Я ничто и даже меньше, чем ничто.
Холодный.
Невидимый.
Я чувствую запах кожи. Мой ремень безопасности перекрутился вокруг меня, будто рукав смирительной рубашки, и когда я пытаюсь сесть, я ударяюсь головой об рулевое колесо. И это больнее, чем может показаться. Моя голова покоится на колене механика, и я гляжу вверх и, присмотревшись, вижу вверху улыбающееся лицо механика, ведущего автомобиль, и вижу звёзды в окошке водителя.
Мои руки и лицо в чём-то липком.
Кровь?
Масляный крем.
Механик смотрит вниз.
— С днём рождения.
Я чувствую дым и вспоминаю о торте.
— Ты чуть руль не сломал своей головой, — говорит он.
И ничего другого, только ночной воздух и запах дыма, и звёзды, и механик, улыбающийся и ведущий машину, моя голова на его колене, и я не думаю, что мне обязательно нужно сесть.
А где торт?
Механик отвечает:
— На полу.
Только ночной воздух и всё более крепкий дым.

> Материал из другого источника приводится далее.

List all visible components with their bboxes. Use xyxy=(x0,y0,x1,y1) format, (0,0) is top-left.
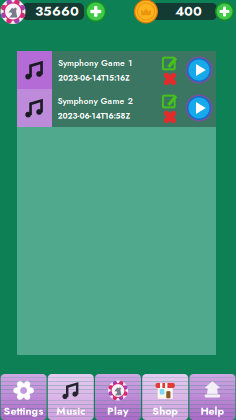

Исполнится ли моё желание?
Надо мной улыбается профиль на фоне звёзд: — Эти свечи, — говорит он, — они никогда не потухнут.
В свете звёзд мои глаза привыкают к темноте, и я вижу, что дым поднимается от маленьких огоньков вокруг нас на коврике в салоне.
Глава 16
Механик из бойцовского клуба давит на газ, тихо бесится за баранкой, и у нас ещё что-то остаётся. Что-то невыполненное.
Единственная вещь, которой я должен научиться перед концом цивилизации — это как смотреть на звёзды и рассказывать, куда я иду. Стоит тишина, будто «Кадиллак» движется в глубоком космосе. Мы, должно быть, съехали с шоссе. Трое парней на заднем сиденье то ли вырубились, то ли спят.
— Ты был близок к жизни, — говорит механик.
Он отнимает руку от рулевого колеса и касается длинного шрама, возникшего после того, как я головой врезался в рулевое колесо. Мой лоб так опух, что я жмурюсь от боли, а он пробегает холодными пальцами по всему шраму. «Корниш» подскакивает на кочке, и боль словно старается вырваться из-под черепа, будто тень, злая тень. Наш покорёженный багажник подпрыгивает, а бампер скрипит в тишине, пока мы едем по ночной дороге.
Механик говорит, что буфер висит на волоске: при столкновении он зацепился за бампер грузовика.
Я спрашиваю, сегодняшний вечер является домашним заданием для проекта «Разгром»?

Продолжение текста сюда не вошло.